Intel paper: Debunking the 100X GPU vs. CPU myth

A somewhat controversial paper was presented at the ISCA conference this week:
Debunking the 100X GPU vs. CPU myth: an evaluation of throughput computing on CPU and GPU, by Victor Lee et al. from Intel.

I think it may be an interesting read for the CUDA developer community… (and it has been long since we last had a speedup measurement methodology debate :) )

The authors compare the performance of several parallel kernels on a Core i7 960 against a GTX 280. Kernels are highly-tuned on both sides.
They measure very reasonable speed-ups, from 0.5x to 14x, and 2.5x on average.
The papers follows on by analyzing the causes of suboptimal performance on both sides, and the implications on architecture design.

So here is the official PR answer from NV:
http://blogs.nvidia.com/ntersect/2010/06/g…says-intel.html

Unlike the blog poster, I would not question the fairness of Intel’s analysis. But he does have a point in claiming that the myth is that modern CPUs are easier to program than GPUs.
In this regard, it is interesting to note that Fermi’s improvements are mostly on the programmability side, and not that much on raw performance…

Any thoughts about this?

From a high performance perspective I agree with this paper. My only gripe was the fact that it compared theoretical scalar throughput between the CPU without SSE against the GPU with only one thread per warp active, both using multiple cores.
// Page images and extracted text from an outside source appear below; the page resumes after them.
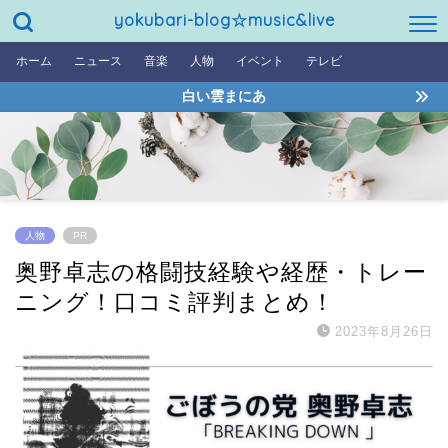
yokubari-blog☆music&live
ホーム
ニュース
音楽
人物
イベント
テレビ
白い雲まにあ
人物
PR
奥野卓志の格闘技経験や経歴・トレー
ニング！口コミ評判まとめ！
2023年8月26日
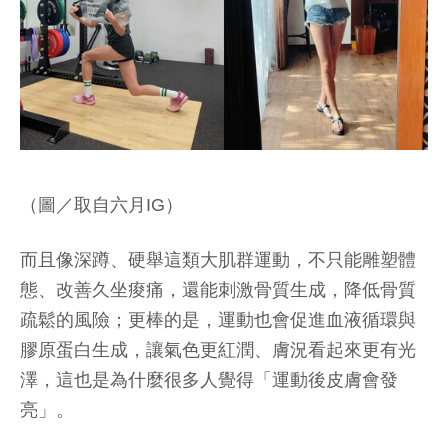
（圖／取自六月IG）
而且像深蹲、硬舉這類大肌群運動，不只能雕塑體
態、改善久坐痠痛，還能刺激骨質生成，降低骨質
疏鬆的風險；更棒的是，運動也會促進血液循環與
膠原蛋白生成，讓氣色更紅潤、膚況看起來更有光
澤，這也是為什麼很多人覺得「運動後皮膚會發
亮」。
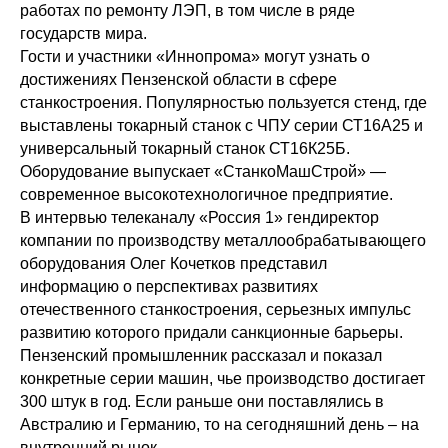
работах по ремонту ЛЭП, в том числе в ряде
государств мира.
Гости и участники «Иннопрома» могут узнать о
достижениях Пензенской области в сфере
станкостроения. Популярностью пользуется стенд, где
выставлены токарный станок с ЧПУ серии СТ16А25 и
универсальный токарный станок СТ16К25Б.
Оборудование выпускает «СтанкоМашСтрой» —
современное высокотехнологичное предприятие.
В интервью телеканалу «Россия 1» гендиректор
компании по производству металлообрабатывающего
оборудования Олег Кочетков представил
информацию о перспективах развитиях
отечественного станкостроения, серьезных импульс
развитию которого придали санкционные барьеры.
Пензенский промышленник рассказал и показал
конкретные серии машин, чье производство достигает
300 штук в год. Если раньше они поставлялись в
Австралию и Германию, то на сегодняшний день – на
внутренний рынок.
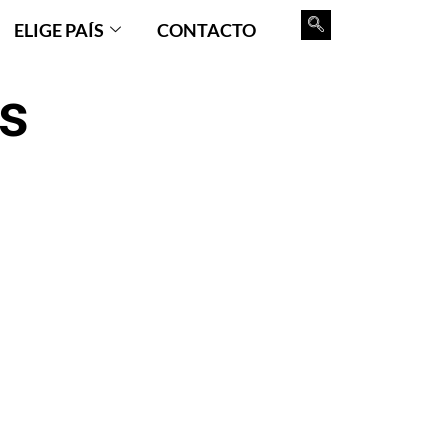
ELIGE PAÍS
CONTACTO
os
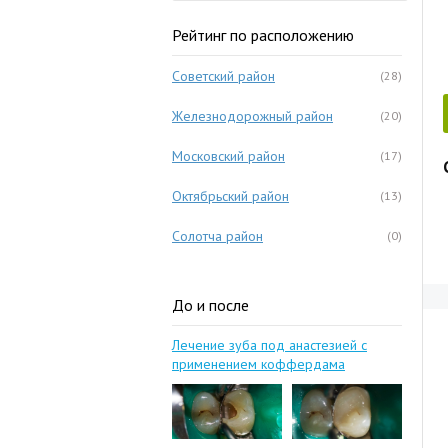
Рейтинг по расположению
Советский район
(28)
Железнодорожный район
(20)
Московский район
(17)
Октябрьский район
(13)
Солотча район
(0)
До и после
Лечение зуба под анастезией с
применением коффердама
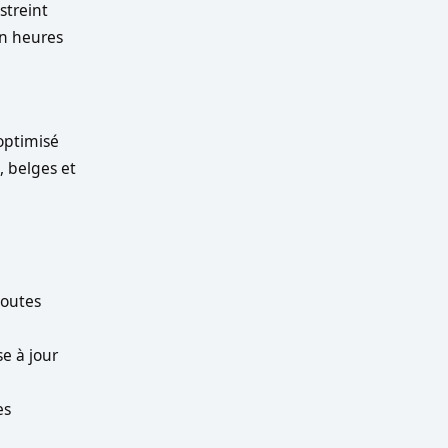
streint
n heures
optimisé
, belges et
toutes
e à jour
es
If you are willing to multi-thread your application, map it onto SIMD units, and carefully orchestrate memory traffic such that you hit the theoretical peak OP/s, then the speedup of your application will be commensurate with the difference in peak performance between two different architectures. The ratio of peak instructions/s (~600 or ~900)/(~50 or ~100) = ~9-12 or peak bandwidth GB/s (~140/~25) = ~5-6 should be the speedup of you application if you spend an infinite amount of time optimizing each implementation. It should be ~5-12 on that GPU compared to that CPU, not 100x.

A more important take away from this paper was that getting close to the peak performance on both the CPU and the GPU required:

  1. Multi-threading to saturate all cores.
  2. SIMD to exploit multiple FUs per core.
  3. Tuning memory traffic to exploit the full bandwidth from all memory controllers.

For people on this forum, I would think that this paper makes CUDA more relevant as it addresses all of these issues.

EDIT: The claim of 100x speedup is really more of a comparison of a multi-threaded, SIMD implementation with regular memory accesses to a highly-tuned single-threaded, SISD implementation, with unstructured memory accesses, or perhaps an implementation in a language like CUDA versus an implementation in a language like C without SSE, without threads, and with an abundance of pointer chasing.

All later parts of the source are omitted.